**Directions for this task:** Present the following data again exactly as it is shown.

**Recorded data:**
****************************************
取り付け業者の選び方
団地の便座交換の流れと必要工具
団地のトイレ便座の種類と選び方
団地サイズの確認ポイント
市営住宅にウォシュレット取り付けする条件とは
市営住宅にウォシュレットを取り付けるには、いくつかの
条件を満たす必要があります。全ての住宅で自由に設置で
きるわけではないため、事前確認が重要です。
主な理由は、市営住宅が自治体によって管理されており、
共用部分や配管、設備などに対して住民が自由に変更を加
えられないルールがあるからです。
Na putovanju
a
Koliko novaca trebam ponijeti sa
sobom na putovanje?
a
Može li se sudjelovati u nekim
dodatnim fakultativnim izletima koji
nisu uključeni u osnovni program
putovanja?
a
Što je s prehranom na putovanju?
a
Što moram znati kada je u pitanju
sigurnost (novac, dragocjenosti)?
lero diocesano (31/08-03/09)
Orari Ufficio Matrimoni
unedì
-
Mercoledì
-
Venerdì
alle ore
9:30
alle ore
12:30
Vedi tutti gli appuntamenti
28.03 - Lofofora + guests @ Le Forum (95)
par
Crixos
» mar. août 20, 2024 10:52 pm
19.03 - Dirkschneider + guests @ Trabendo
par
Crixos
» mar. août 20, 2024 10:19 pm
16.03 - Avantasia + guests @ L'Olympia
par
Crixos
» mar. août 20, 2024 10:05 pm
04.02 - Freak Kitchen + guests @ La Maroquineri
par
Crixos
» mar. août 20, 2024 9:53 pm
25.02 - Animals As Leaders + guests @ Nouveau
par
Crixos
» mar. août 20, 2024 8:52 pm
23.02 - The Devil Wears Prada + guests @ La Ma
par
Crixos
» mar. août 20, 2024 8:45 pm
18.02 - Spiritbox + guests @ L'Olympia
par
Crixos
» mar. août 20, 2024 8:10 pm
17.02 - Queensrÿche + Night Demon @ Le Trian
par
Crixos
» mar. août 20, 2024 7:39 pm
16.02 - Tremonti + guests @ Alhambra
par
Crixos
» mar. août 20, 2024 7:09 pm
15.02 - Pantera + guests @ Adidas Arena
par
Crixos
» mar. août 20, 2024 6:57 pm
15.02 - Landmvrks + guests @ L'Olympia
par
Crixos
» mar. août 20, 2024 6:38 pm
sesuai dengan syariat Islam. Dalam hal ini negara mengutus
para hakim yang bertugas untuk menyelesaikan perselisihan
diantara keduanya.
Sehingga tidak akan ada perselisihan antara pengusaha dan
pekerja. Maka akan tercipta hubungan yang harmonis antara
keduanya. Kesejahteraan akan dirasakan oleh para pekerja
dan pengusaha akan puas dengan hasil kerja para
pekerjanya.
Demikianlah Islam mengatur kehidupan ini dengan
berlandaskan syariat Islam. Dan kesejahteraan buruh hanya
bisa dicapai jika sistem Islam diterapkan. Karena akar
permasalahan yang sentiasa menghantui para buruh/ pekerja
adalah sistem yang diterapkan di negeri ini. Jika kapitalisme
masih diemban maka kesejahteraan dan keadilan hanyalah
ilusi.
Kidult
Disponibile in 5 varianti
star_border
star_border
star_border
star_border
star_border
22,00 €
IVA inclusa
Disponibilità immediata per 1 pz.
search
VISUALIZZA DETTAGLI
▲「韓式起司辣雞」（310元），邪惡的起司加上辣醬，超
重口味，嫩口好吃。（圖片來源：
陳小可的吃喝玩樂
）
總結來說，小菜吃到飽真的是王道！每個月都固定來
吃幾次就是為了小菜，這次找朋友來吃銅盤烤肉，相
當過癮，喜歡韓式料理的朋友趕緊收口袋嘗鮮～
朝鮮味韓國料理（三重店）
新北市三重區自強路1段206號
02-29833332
****************************************
**Output below:**
取り付け業者の選び方
団地の便座交換の流れと必要工具
団地のトイレ便座の種類と選び方
団地サイズの確認ポイント
市営住宅にウォシュレット取り付けする条件とは
市営住宅にウォシュレットを取り付けるには、いくつかの
条件を満たす必要があります。全ての住宅で自由に設置で
きるわけではないため、事前確認が重要です。
主な理由は、市営住宅が自治体によって管理されており、
共用部分や配管、設備などに対して住民が自由に変更を加
えられないルールがあるからです。
Na putovanju
a
Koliko novaca trebam ponijeti sa
sobom na putovanje?
a
Može li se sudjelovati u nekim
dodatnim fakultativnim izletima koji
nisu uključeni u osnovni program
putovanja?
a
Što je s prehranom na putovanju?
a
Što moram znati kada je u pitanju
sigurnost (novac, dragocjenosti)?
lero diocesano (31/08-03/09)
Orari Ufficio Matrimoni
unedì
-
Mercoledì
-
Venerdì
alle ore
9:30
alle ore
12:30
Vedi tutti gli appuntamenti
28.03 - Lofofora + guests @ Le Forum (95)
par
Crixos
» mar. août 20, 2024 10:52 pm
19.03 - Dirkschneider + guests @ Trabendo
par
Crixos
» mar. août 20, 2024 10:19 pm
16.03 - Avantasia + guests @ L'Olympia
par
Crixos
» mar. août 20, 2024 10:05 pm
04.02 - Freak Kitchen + guests @ La Maroquineri
par
Crixos
» mar. août 20, 2024 9:53 pm
25.02 - Animals As Leaders + guests @ Nouveau
par
Crixos
» mar. août 20, 2024 8:52 pm
23.02 - The Devil Wears Prada + guests @ La Ma
par
Crixos
» mar. août 20, 2024 8:45 pm
18.02 - Spiritbox + guests @ L'Olympia
par
Crixos
» mar. août 20, 2024 8:10 pm
17.02 - Queensrÿche + Night Demon @ Le Trian
par
Crixos
» mar. août 20, 2024 7:39 pm
16.02 - Tremonti + guests @ Alhambra
par
Crixos
» mar. août 20, 2024 7:09 pm
15.02 - Pantera + guests @ Adidas Arena
par
Crixos
» mar. août 20, 2024 6:57 pm
15.02 - Landmvrks + guests @ L'Olympia
par
Crixos
» mar. août 20, 2024 6:38 pm
sesuai dengan syariat Islam. Dalam hal ini negara mengutus
para hakim yang bertugas untuk menyelesaikan perselisihan
diantara keduanya.
Sehingga tidak akan ada perselisihan antara pengusaha dan
pekerja. Maka akan tercipta hubungan yang harmonis antara
keduanya. Kesejahteraan akan dirasakan oleh para pekerja
dan pengusaha akan puas dengan hasil kerja para
pekerjanya.
Demikianlah Islam mengatur kehidupan ini dengan
berlandaskan syariat Islam. Dan kesejahteraan buruh hanya
bisa dicapai jika sistem Islam diterapkan. Karena akar
permasalahan yang sentiasa menghantui para buruh/ pekerja
adalah sistem yang diterapkan di negeri ini. Jika kapitalisme
masih diemban maka kesejahteraan dan keadilan hanyalah
ilusi.
Kidult
Disponibile in 5 varianti
star_border
star_border
star_border
star_border
star_border
22,00 €
IVA inclusa
Disponibilità immediata per 1 pz.
search
VISUALIZZA DETTAGLI
▲「韓式起司辣雞」（310元），邪惡的起司加上辣醬，超
重口味，嫩口好吃。（圖片來源：
陳小可的吃喝玩樂
）
總結來說，小菜吃到飽真的是王道！每個月都固定來
吃幾次就是為了小菜，這次找朋友來吃銅盤烤肉，相
當過癮，喜歡韓式料理的朋友趕緊收口袋嘗鮮～
朝鮮味韓國料理（三重店）
新北市三重區自強路1段206號
02-29833332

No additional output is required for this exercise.